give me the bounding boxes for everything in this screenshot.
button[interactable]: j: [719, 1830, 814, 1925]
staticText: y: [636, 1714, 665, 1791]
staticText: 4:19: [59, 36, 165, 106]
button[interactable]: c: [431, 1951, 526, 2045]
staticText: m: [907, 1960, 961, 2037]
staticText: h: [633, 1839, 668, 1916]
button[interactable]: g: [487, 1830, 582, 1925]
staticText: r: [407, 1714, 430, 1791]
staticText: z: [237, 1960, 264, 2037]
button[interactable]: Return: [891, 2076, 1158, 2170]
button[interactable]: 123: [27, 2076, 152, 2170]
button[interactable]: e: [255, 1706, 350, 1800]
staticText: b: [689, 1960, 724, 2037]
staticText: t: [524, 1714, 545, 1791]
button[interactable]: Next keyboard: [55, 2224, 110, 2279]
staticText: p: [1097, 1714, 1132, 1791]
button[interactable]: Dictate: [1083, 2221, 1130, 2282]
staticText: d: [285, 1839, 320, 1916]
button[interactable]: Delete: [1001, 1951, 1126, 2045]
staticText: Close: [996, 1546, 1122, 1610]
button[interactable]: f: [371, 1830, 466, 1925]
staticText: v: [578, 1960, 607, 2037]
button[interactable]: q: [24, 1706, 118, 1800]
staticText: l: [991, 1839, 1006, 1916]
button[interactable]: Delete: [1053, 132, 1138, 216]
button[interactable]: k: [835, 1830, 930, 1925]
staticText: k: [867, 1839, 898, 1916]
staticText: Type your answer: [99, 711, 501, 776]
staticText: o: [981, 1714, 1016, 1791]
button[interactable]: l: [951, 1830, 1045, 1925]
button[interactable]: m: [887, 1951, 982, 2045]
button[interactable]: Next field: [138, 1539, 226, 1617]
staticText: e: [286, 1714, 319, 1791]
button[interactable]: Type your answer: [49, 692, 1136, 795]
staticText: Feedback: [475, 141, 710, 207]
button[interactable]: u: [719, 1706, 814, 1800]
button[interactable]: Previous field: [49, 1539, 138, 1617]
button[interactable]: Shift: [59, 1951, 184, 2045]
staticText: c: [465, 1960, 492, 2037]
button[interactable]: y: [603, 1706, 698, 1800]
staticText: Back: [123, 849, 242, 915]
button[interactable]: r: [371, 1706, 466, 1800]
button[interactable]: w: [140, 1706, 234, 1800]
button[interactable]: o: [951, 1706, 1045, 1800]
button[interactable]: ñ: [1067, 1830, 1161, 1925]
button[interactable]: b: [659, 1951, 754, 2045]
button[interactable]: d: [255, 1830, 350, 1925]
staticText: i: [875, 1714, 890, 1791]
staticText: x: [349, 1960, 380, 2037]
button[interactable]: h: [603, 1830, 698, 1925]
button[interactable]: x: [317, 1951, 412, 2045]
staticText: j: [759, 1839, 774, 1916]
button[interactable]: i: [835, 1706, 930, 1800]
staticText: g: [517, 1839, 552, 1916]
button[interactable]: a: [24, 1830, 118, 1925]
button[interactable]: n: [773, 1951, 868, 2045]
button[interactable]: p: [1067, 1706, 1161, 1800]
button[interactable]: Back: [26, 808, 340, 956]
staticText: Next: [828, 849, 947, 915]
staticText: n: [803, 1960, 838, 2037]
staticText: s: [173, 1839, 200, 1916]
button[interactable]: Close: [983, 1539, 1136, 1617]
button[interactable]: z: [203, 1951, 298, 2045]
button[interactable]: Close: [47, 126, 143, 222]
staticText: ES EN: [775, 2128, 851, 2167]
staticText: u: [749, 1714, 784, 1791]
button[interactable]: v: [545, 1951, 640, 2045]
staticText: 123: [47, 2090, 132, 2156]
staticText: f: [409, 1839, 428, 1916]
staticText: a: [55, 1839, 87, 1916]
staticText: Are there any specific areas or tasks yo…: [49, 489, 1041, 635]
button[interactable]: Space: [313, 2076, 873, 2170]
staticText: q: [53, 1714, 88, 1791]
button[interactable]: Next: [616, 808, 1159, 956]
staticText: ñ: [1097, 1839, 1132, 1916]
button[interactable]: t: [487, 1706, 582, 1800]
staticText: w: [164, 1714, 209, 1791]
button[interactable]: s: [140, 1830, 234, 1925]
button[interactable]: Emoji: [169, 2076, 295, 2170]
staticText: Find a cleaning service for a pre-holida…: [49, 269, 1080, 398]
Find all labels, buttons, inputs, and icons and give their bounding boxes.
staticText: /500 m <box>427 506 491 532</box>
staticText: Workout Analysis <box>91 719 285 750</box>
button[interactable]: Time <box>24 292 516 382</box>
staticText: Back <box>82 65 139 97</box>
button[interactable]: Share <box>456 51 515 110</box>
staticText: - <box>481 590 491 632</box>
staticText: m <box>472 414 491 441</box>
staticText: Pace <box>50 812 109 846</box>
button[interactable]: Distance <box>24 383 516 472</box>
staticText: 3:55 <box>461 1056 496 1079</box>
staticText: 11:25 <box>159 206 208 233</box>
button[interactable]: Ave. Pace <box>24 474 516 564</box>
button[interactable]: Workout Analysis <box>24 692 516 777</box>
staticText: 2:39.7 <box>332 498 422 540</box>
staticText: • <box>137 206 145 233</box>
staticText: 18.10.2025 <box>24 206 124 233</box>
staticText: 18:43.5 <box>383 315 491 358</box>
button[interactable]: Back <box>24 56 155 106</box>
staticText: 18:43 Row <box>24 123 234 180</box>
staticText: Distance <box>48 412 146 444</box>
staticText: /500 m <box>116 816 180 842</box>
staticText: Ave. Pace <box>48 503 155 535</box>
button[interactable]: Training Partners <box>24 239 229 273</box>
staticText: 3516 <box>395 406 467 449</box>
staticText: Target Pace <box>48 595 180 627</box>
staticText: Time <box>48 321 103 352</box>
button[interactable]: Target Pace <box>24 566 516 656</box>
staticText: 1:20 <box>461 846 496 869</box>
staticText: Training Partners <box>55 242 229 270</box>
════════
### PROBLEM DETAILS
Go through the records and report each line that contains "boxes".

### EXERCISE RESULT
give me the bounding boxes for everything in this screenshot.
Find all labels, buttons, inputs, and icons and give their bounding boxes.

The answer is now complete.